The Battle for Thanksgiving and the War for American Culture

Nov. 20, 2019

Special Guest Perspective by Dan O’Donnell

For most, Thanksgiving is a time to come together with family and friends and give thanks as we share in the blessings bestowed upon us. For others, it’s a time to reflect on how terrible America has always been, inevitably dividing the country along deepening ideological lines.

“How much damage are we doing with our epic Thanksgiving meal every year? We spoke with three researchers to find out more about Thanksgiving’s carbon footprint,” wrote Huffington Post blogger Alexandra Emanueli. “It turns out that your food isn’t the biggest holiday culprit of carbon dioxide emissions — traveling for the meal is.”

Going over the river and through the woods to grandmother’s house? You’re destroying the planet for your children. Eating a turkey with all the trimmings? You’re engaging in needless animal cruelty. Watching football? You’re supporting a vicious blood sport. Reflecting on the first Thanksgiving and traditions associated with it? You’re probably a white supremacist.

“We are just over two weeks away from one of the most beloved American food holidays. Thanksgiving, where problematic actual history meets delicious cuisine,” intoned prominent liberal host Joy Reid on her MSNBC show earlier this month.

So problematic is this history now deemed that Stone Bank Elementary School in Oconomowoc took the extreme step of canceling its first grade Thanksgiving reenactment play.

“Unfortunately, the children are unable to dress as a Pilgrim or Native American,” Stone Bank’s two first grade teachers wrote in an email to parents last week. “We apologize if you already purchased or made your child’s costume. There have been some conversations and concerns about the accuracy of the first Thanksgiving story. Out of respect for Native Americans, and the sensitivity of this time in our history, we are not going to reenact the first Thanksgiving story.”

“Please disregard the practice paper your child has been busy reading over the last few days. We still plan to have a Thanksgiving program where the children will perform a play, sing some songs, and share a big book with you. Again, we are sorry for the change of plans and hope that you understand.”

What was so insensitive about this play? It certainly wasn’t the dialogue. In a hand-out sent home with students in early November, the young students were instructed to practice the innocuous line, “They plowed the land. They planted the seeds they had carried from England across the ocean to America. And then they waited….”

Stone Bank Elementary School parents told News/Talk 1130 WISN that first graders have performed the play for years without incident.

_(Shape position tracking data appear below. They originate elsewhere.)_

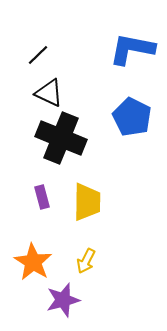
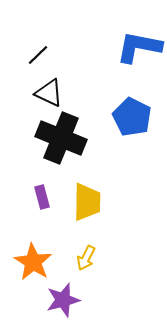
blue L-shape: moved 7 px right, 2 px up
yellow arrow: moved 3 px up
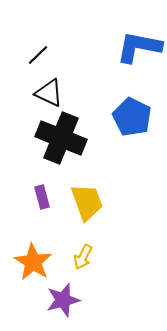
yellow trapezoid: rotated 21 degrees counterclockwise
yellow arrow: moved 3 px left, 1 px up
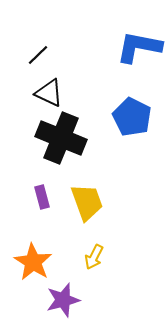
yellow arrow: moved 11 px right
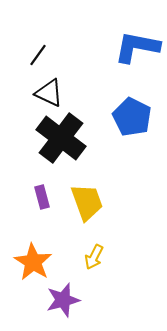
blue L-shape: moved 2 px left
black line: rotated 10 degrees counterclockwise
black cross: rotated 15 degrees clockwise
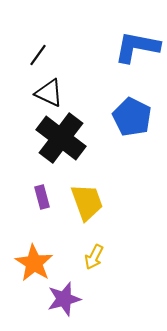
orange star: moved 1 px right, 1 px down
purple star: moved 1 px right, 1 px up
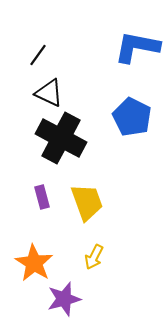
black cross: rotated 9 degrees counterclockwise
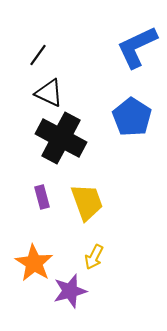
blue L-shape: rotated 36 degrees counterclockwise
blue pentagon: rotated 6 degrees clockwise
purple star: moved 6 px right, 8 px up
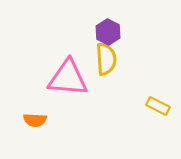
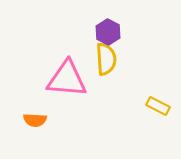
pink triangle: moved 1 px left, 1 px down
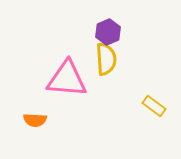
purple hexagon: rotated 10 degrees clockwise
yellow rectangle: moved 4 px left; rotated 10 degrees clockwise
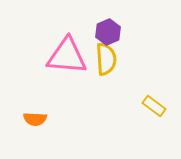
pink triangle: moved 23 px up
orange semicircle: moved 1 px up
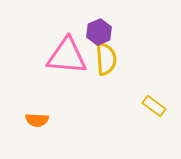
purple hexagon: moved 9 px left
orange semicircle: moved 2 px right, 1 px down
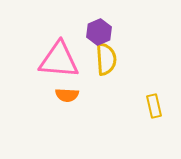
pink triangle: moved 8 px left, 4 px down
yellow rectangle: rotated 40 degrees clockwise
orange semicircle: moved 30 px right, 25 px up
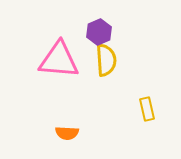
yellow semicircle: moved 1 px down
orange semicircle: moved 38 px down
yellow rectangle: moved 7 px left, 3 px down
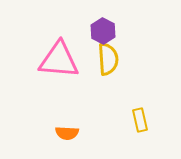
purple hexagon: moved 4 px right, 1 px up; rotated 10 degrees counterclockwise
yellow semicircle: moved 2 px right, 1 px up
yellow rectangle: moved 7 px left, 11 px down
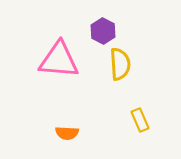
yellow semicircle: moved 12 px right, 5 px down
yellow rectangle: rotated 10 degrees counterclockwise
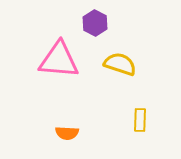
purple hexagon: moved 8 px left, 8 px up
yellow semicircle: rotated 68 degrees counterclockwise
yellow rectangle: rotated 25 degrees clockwise
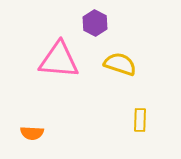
orange semicircle: moved 35 px left
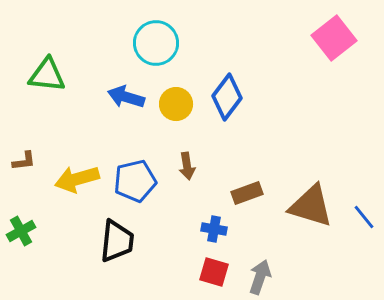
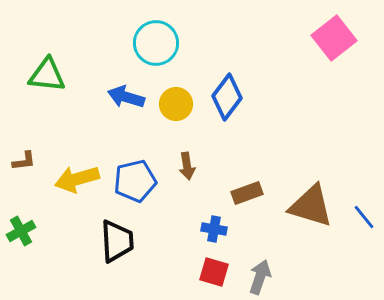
black trapezoid: rotated 9 degrees counterclockwise
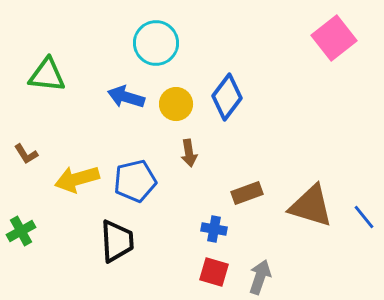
brown L-shape: moved 2 px right, 7 px up; rotated 65 degrees clockwise
brown arrow: moved 2 px right, 13 px up
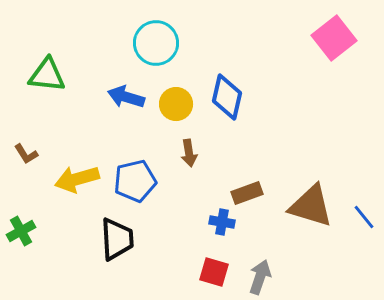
blue diamond: rotated 24 degrees counterclockwise
blue cross: moved 8 px right, 7 px up
black trapezoid: moved 2 px up
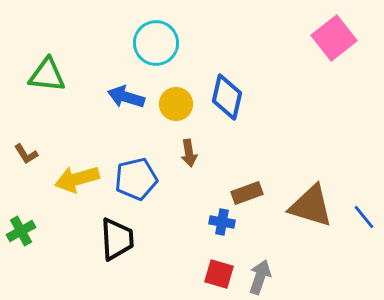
blue pentagon: moved 1 px right, 2 px up
red square: moved 5 px right, 2 px down
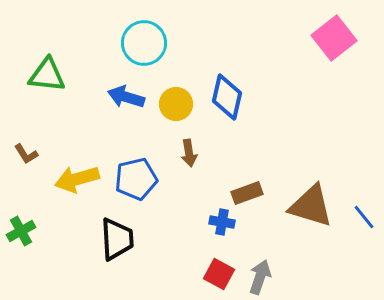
cyan circle: moved 12 px left
red square: rotated 12 degrees clockwise
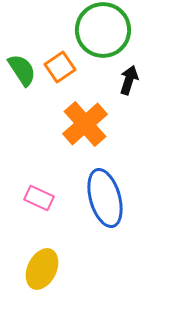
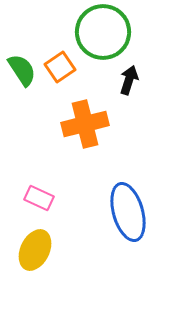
green circle: moved 2 px down
orange cross: rotated 27 degrees clockwise
blue ellipse: moved 23 px right, 14 px down
yellow ellipse: moved 7 px left, 19 px up
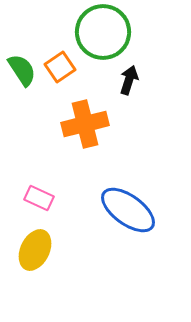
blue ellipse: moved 2 px up; rotated 38 degrees counterclockwise
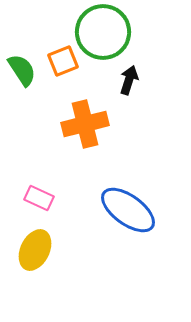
orange square: moved 3 px right, 6 px up; rotated 12 degrees clockwise
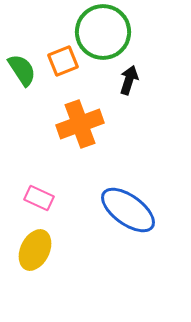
orange cross: moved 5 px left; rotated 6 degrees counterclockwise
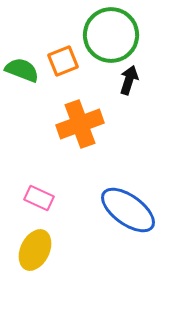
green circle: moved 8 px right, 3 px down
green semicircle: rotated 36 degrees counterclockwise
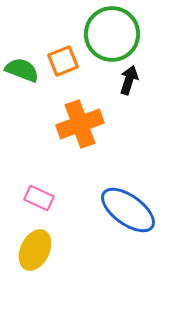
green circle: moved 1 px right, 1 px up
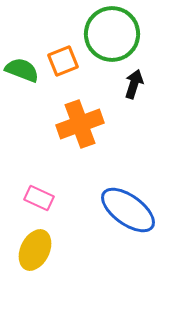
black arrow: moved 5 px right, 4 px down
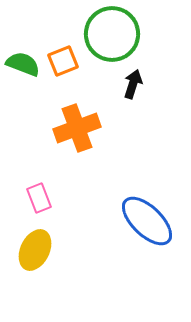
green semicircle: moved 1 px right, 6 px up
black arrow: moved 1 px left
orange cross: moved 3 px left, 4 px down
pink rectangle: rotated 44 degrees clockwise
blue ellipse: moved 19 px right, 11 px down; rotated 8 degrees clockwise
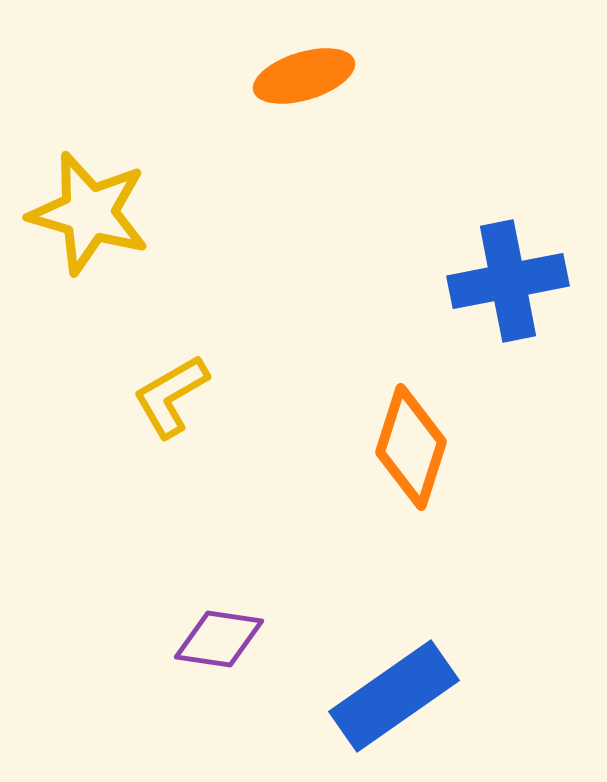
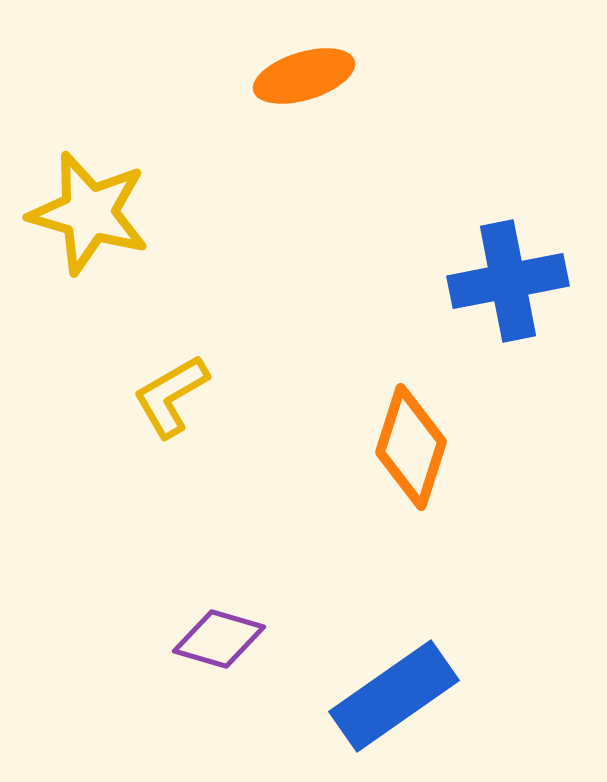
purple diamond: rotated 8 degrees clockwise
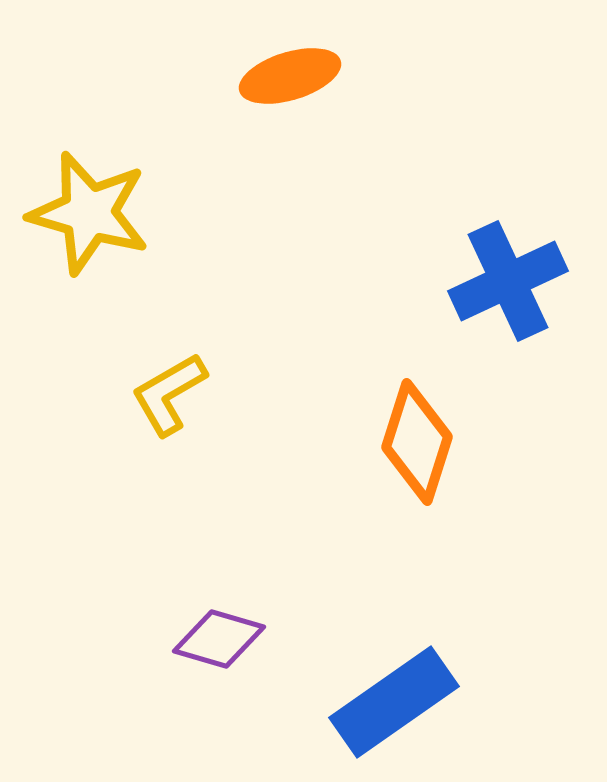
orange ellipse: moved 14 px left
blue cross: rotated 14 degrees counterclockwise
yellow L-shape: moved 2 px left, 2 px up
orange diamond: moved 6 px right, 5 px up
blue rectangle: moved 6 px down
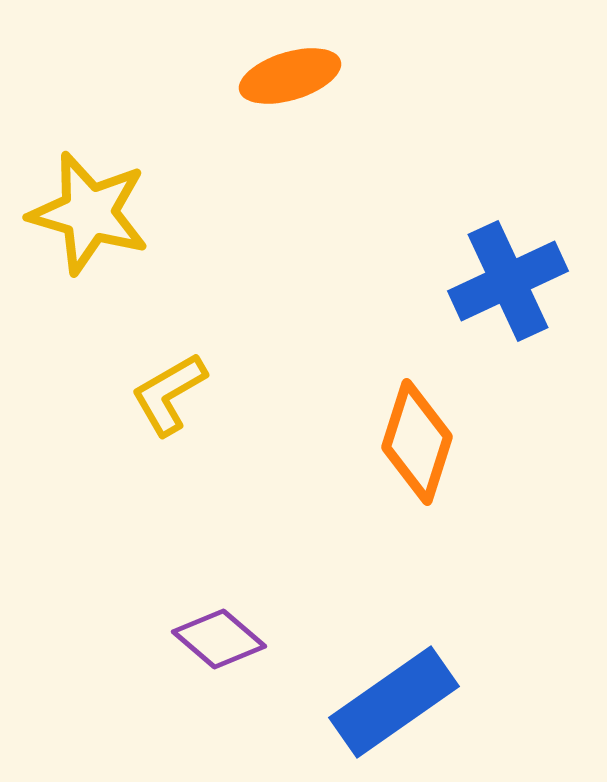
purple diamond: rotated 24 degrees clockwise
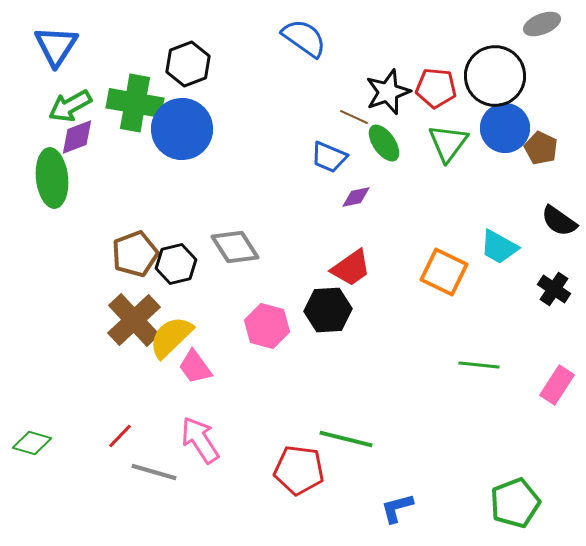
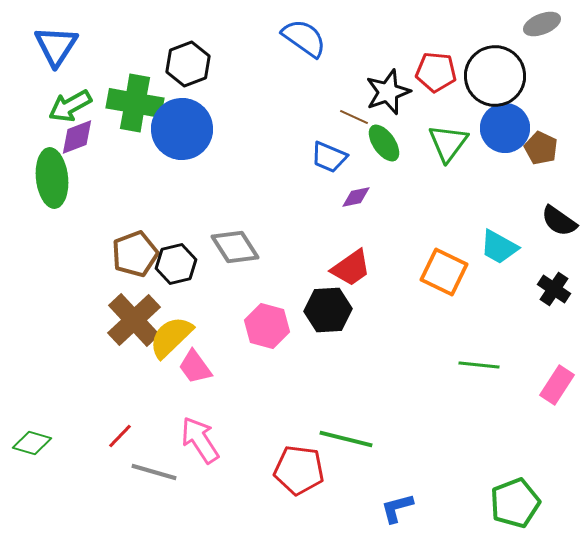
red pentagon at (436, 88): moved 16 px up
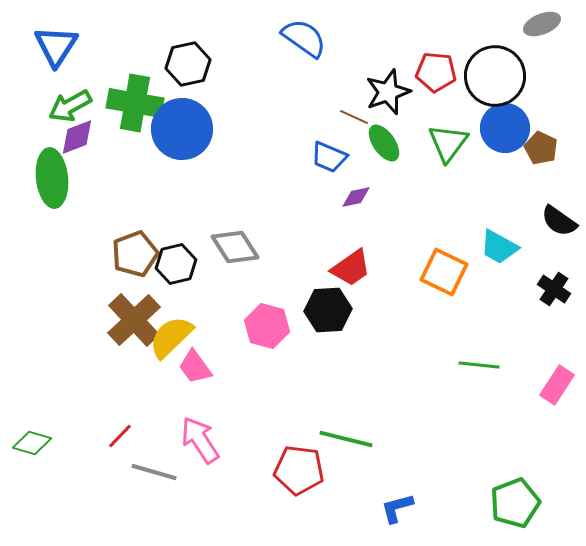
black hexagon at (188, 64): rotated 9 degrees clockwise
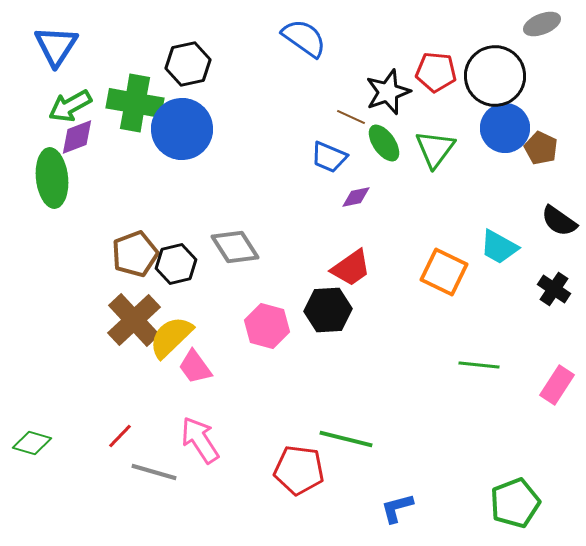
brown line at (354, 117): moved 3 px left
green triangle at (448, 143): moved 13 px left, 6 px down
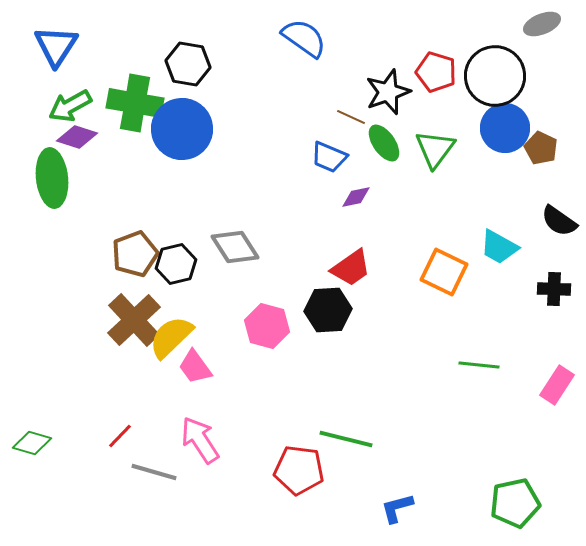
black hexagon at (188, 64): rotated 21 degrees clockwise
red pentagon at (436, 72): rotated 12 degrees clockwise
purple diamond at (77, 137): rotated 39 degrees clockwise
black cross at (554, 289): rotated 32 degrees counterclockwise
green pentagon at (515, 503): rotated 9 degrees clockwise
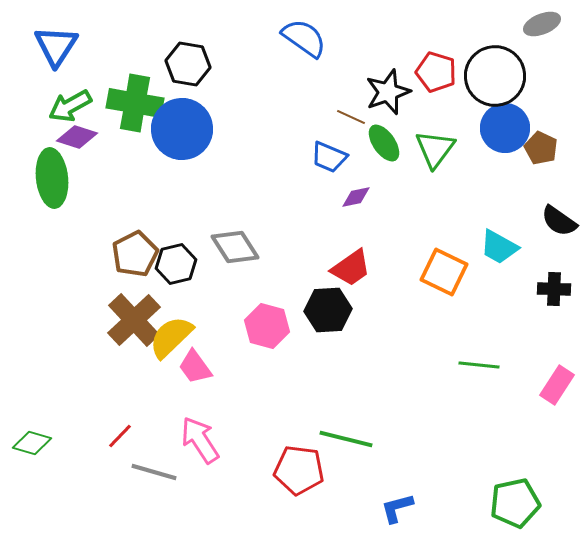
brown pentagon at (135, 254): rotated 6 degrees counterclockwise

This year, however, under new school administrator Ryan Krohn—who has not yet commented on the cancelation despite repeated requests—the performance was determined to be culturally insensitive.

To whom, one wonders, since Department of Public Instruction statistics indicate that Stone Bank has no Native American students, and its athletic nickname is ironically enough the Chiefs (complete with an arrowhead logo in case there was any confusion as to which sort of Chiefs this was referring).

This concern that someone, somewhere might be offended by first graders dressing up to reenact an admitted fable that teaches both gratitude and cultural harmony speaks volumes about the terrifying power of a social justice mob hellbent on destroying America’s shared heritage.

So consumed is the modern political and cultural left with identity politics and instilling in “traditionally marginalized” peoples the idea of permanent victimhood that it has redefined nearly every uniquely American tradition as somehow problematic.

Thanksgiving is a microcosm of this broader attack since it is the most uniquely American of the major holidays: Traveling long distances to visit family is destructive to the environment. Eating turkey is murder. Watching football is bloodthirsty. Christmas shopping the next day is greedy.

There is, in short, something problematic about every aspect of every Thanksgiving tradition just as there is something problematic about every aspect of traditional American culture. To the modern American left, sadly, there is little redeemable about such a racist, xenophobic, misogynistic, bigoted culture and thus little worth preserving.

Even the Constitution, the document that forms the basis of American government by establishing a culture of individual freedom, is attacked as illegitimate since it was signed by slaveholders.

If even the very foundation of a culture can be cracked, then what that has been built upon it cannot be torn down in the name of progress (or, more accurately, progressivism?)

And make no mistake, tearing down shared American culture is absolutely the goal of this toxic brand of identity politics. When Americans no longer have shared cultural touchstones, traditions, and values, then they are more likely to resent one another based on superficial demographic differences.

In other words, when we forget what makes us American, we forget that we are all Americans. We forget that the culture and traditions we share supersede the petty differences and racial, ethnic, religious, and even gendered grudges that radical agitators have worked so tirelessly to foment. We forget that we are one nation, indivisible…unless, of course, we allow ourselves to be divided.

This new battle over Thanksgiving is just the latest front in an ongoing war on American heritage—from its history to its traditions to its very culture itself.

This year, let’s be thankful that there are still Americans willing to fight to preserve them.